Para chegar a essas conclusões, os pesquisadores combinaram medições de satélites gravitacionais GRACE e GRACE‑FO com um modelo de “mass points” que corrige ruídos matemáticos e melhora a resolução espacial das estimativas. A abordagem permitiu enxergar detalhes que antes ficavam borrados em regiões costeiras recortadas por fiordes de gelo.

  • Os dados cobrem abril de 2002 a dezembro de 2023, quase sem lacunas mensais.
  • O algoritmo calcula a variação de massa em células de cerca de 50 km, refinando o foco nos glaciares.
  • Foram integradas informações de radar de penetração de gelo e séries de precipitação reanalisadas pela ECMWF.
  • Um teste de sensibilidade atribuiu 72,5 % da perda intensificada nas bacias ao declínio do acúmulo de neve e 27,5 % ao aumento do fluxo de gelo para o mar.

Por que isso importa para o futuro

Para o Brasil, onde 60 % da população vive em áreas costeiras, cada milímetro a mais, ou a menos, no nível dos mares faz diferença em investimentos bilionários para conter a salinização de aquíferos e proteger infraestrutura portuária.
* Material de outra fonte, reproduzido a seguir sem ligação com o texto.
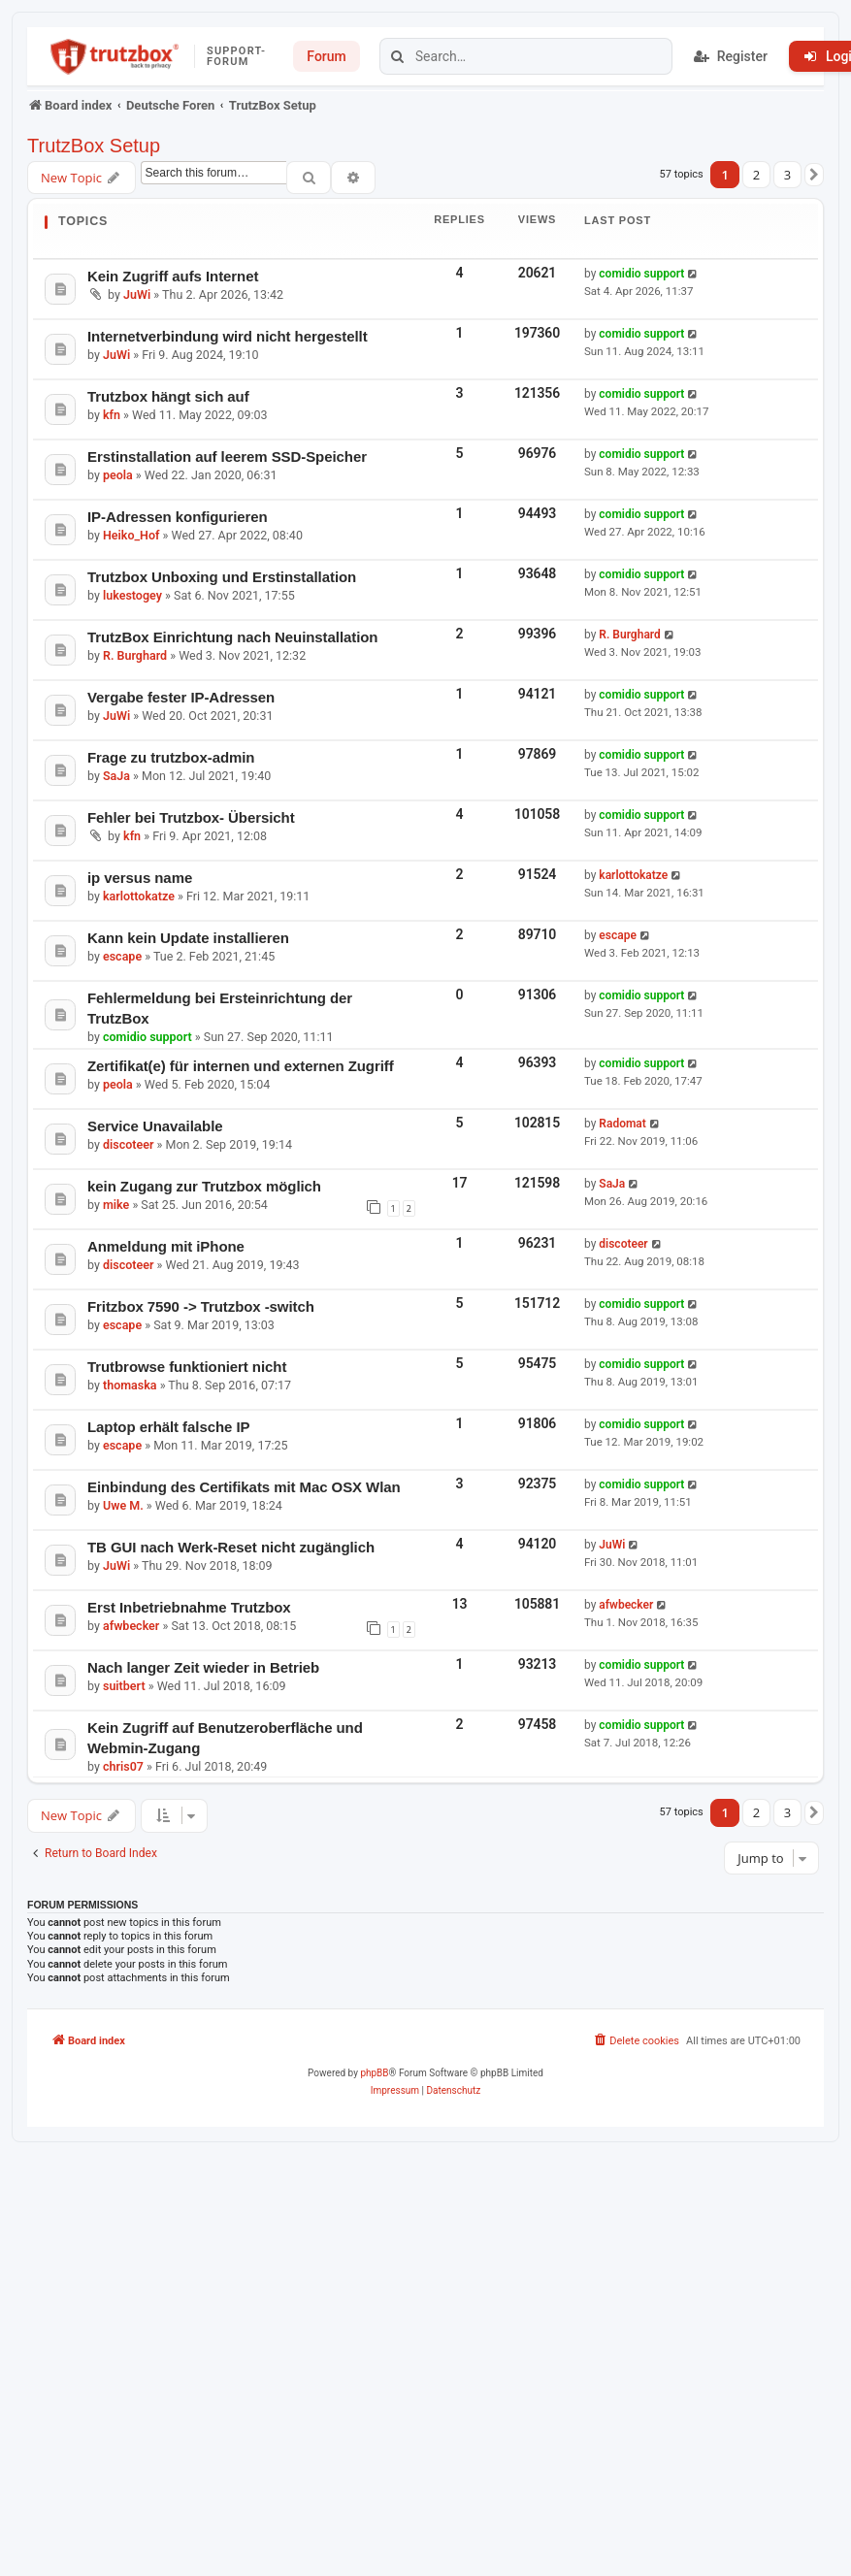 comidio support (641, 273)
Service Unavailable (155, 1126)
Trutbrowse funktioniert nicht (186, 1366)
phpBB (374, 2073)
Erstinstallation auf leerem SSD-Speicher (227, 456)
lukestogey (132, 595)
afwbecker (131, 1625)
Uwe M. (123, 1505)
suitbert (124, 1686)
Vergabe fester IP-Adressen (181, 697)
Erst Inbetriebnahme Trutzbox (189, 1607)
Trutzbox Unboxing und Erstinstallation (221, 577)
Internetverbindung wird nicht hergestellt (227, 336)
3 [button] (787, 174)
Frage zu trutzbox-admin (170, 757)
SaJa (116, 775)
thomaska (130, 1385)
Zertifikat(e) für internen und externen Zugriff (240, 1066)
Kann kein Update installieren (188, 937)
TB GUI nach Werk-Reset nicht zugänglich (231, 1547)
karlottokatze (139, 896)
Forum (326, 56)
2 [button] (756, 174)
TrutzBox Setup (93, 145)
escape (122, 956)
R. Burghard (135, 655)
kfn (111, 415)
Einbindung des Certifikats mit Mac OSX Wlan (244, 1487)
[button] (814, 174)
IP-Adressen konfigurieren (177, 516)
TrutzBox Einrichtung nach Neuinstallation (232, 637)
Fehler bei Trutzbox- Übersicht (191, 817)
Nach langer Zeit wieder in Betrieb (203, 1667)
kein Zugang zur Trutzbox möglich (204, 1186)
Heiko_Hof (131, 535)
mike (116, 1204)
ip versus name (139, 877)
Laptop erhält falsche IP (168, 1426)
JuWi (136, 294)
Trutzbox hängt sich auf (168, 396)
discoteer (128, 1144)
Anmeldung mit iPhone (166, 1246)
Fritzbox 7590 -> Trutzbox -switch (200, 1306)
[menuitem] (635, 2041)
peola (118, 475)
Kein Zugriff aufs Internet (172, 276)
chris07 (123, 1766)
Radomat (622, 1123) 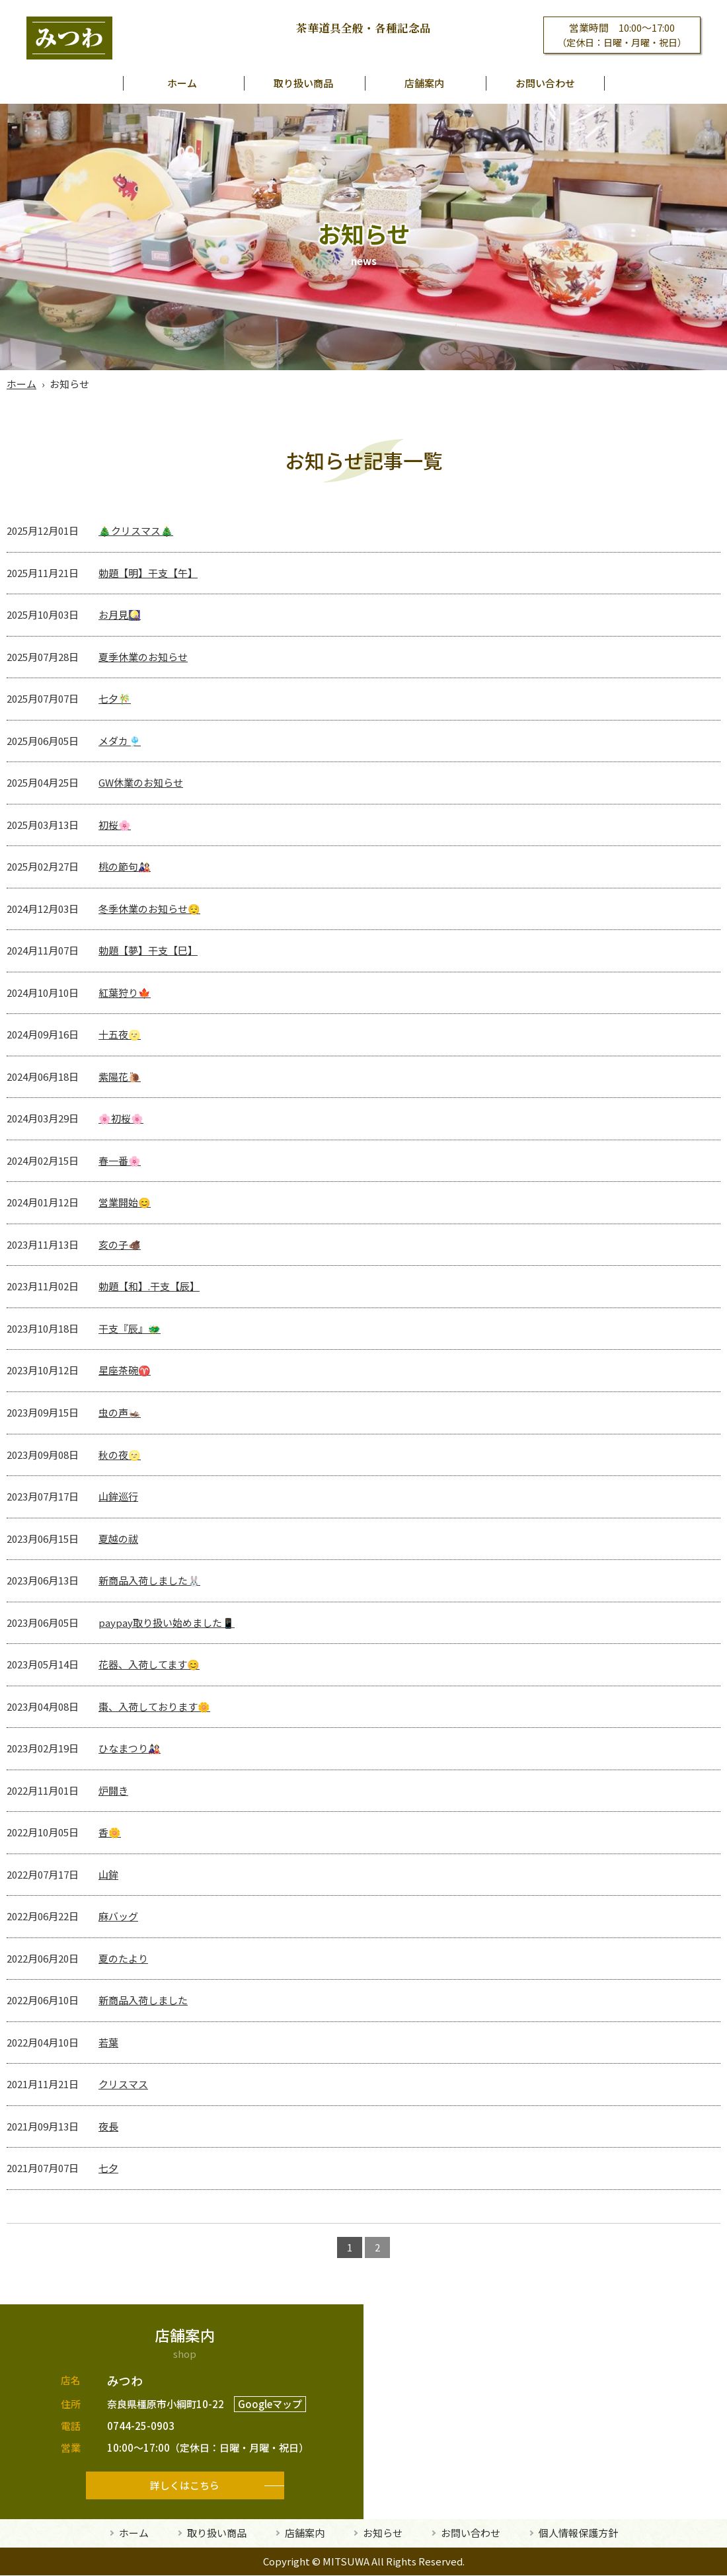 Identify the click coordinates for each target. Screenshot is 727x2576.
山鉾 (108, 1874)
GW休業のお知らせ (140, 782)
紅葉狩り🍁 (124, 992)
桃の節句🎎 (124, 866)
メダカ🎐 (119, 741)
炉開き (113, 1790)
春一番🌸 (119, 1160)
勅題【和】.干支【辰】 (149, 1286)
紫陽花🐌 (119, 1076)
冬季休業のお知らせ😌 (149, 909)
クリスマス (123, 2084)
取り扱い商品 (303, 83)
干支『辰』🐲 (129, 1328)
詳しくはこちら (184, 2485)
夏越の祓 (118, 1538)
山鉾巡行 (118, 1496)
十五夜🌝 (119, 1034)
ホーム (182, 83)
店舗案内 (424, 83)
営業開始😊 (124, 1202)
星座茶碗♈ (124, 1370)
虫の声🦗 (119, 1412)
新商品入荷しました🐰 (149, 1580)
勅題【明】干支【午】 (148, 573)
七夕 (108, 2168)
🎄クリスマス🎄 (135, 530)
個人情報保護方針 (578, 2533)
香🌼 (109, 1832)
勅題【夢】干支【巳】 (148, 950)
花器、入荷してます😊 (149, 1664)
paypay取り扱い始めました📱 (166, 1622)
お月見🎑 (119, 614)
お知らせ (382, 2533)
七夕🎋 (114, 698)
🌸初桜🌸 (120, 1118)
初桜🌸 (114, 825)
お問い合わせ (545, 83)
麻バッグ (118, 1916)
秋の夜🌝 (119, 1455)
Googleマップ (270, 2404)
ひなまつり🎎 (129, 1748)
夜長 (108, 2126)
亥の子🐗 (119, 1244)
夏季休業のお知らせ (143, 657)
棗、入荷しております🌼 (154, 1706)
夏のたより (123, 1958)
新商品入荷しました (143, 2000)
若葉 (108, 2042) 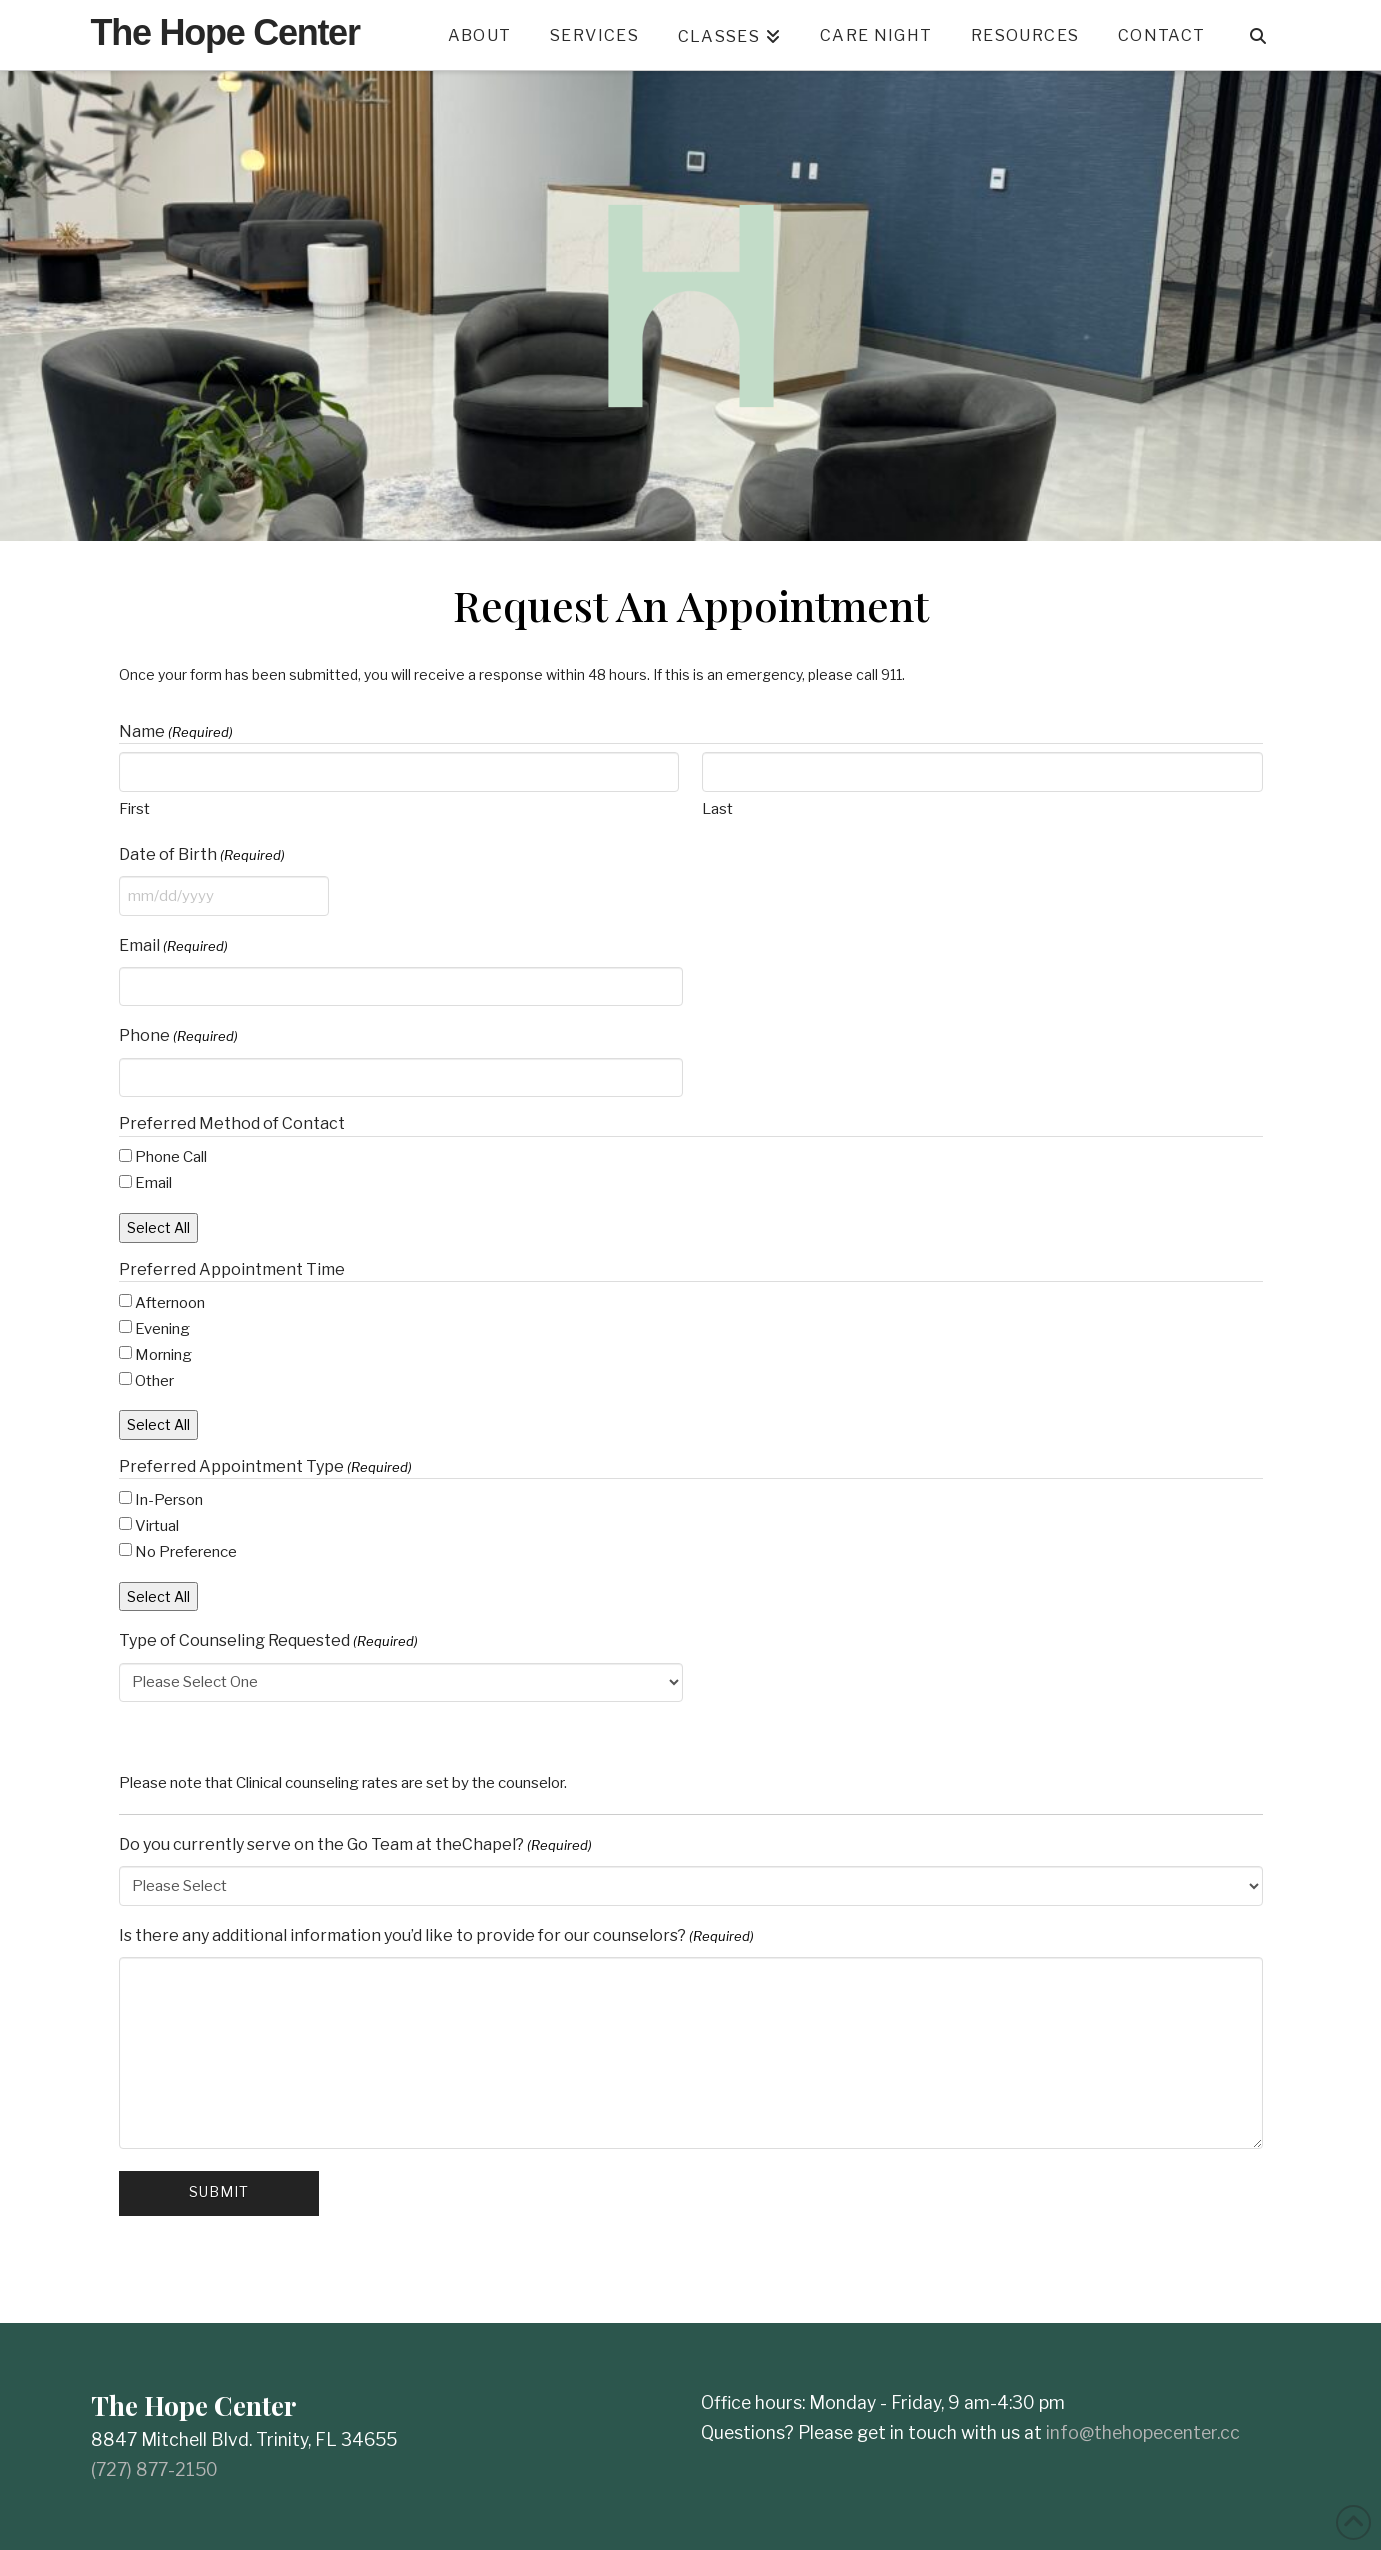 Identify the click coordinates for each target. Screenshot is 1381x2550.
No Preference (186, 1552)
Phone (178, 1036)
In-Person (169, 1500)
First (134, 809)
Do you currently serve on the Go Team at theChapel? (355, 1845)
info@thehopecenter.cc (1143, 2432)
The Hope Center (225, 33)
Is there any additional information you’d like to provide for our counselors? (436, 1936)
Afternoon (170, 1303)
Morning (163, 1355)
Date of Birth (202, 855)
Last (717, 809)
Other (154, 1381)
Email (173, 946)
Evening (162, 1329)
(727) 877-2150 (154, 2469)
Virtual (157, 1526)
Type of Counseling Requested (268, 1641)
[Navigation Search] (1257, 35)
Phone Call (171, 1157)
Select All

O fato de o leste antártico, antes considerado um “gigante adormecido”, mostrar sinais de instabilidade preocupa oceanógrafos: se a base rochosa sob o glaciar Denman estiver abaixo do nível do mar, um recuo súbito poderá liberar gelo suficiente para elevar os oceanos em vários centímetros.

Além disso, o estudo reforça a necessidade de monitoramento contínuo. A breve fase de ganho de massa entre 2021 e 2023 coincidiu com um raro episódio de forte La Niña, que aumentou a umidade sobre a Antártica. No novo cenário de aquecimento global, extremos climáticos como El Niño e La Niña tendem a ficar mais intensos, tornando os balanços de neve e gelo ainda mais erráticos. Em outras palavras, a “trégua” recente pode ter sido apenas um soluço estatístico, e confiar nela seria como construir castelos de areia bem na linha da maré.

Referência da notícia

Spatiotemporal mass change rate analysis from 2002 to 2023 over the Antarctic Ice Sheet and four glacier basins in Wilkes-Queen Mary Land. 19 de març0, 2025. Wang, W., Shen, Y., Chen, Q. et al.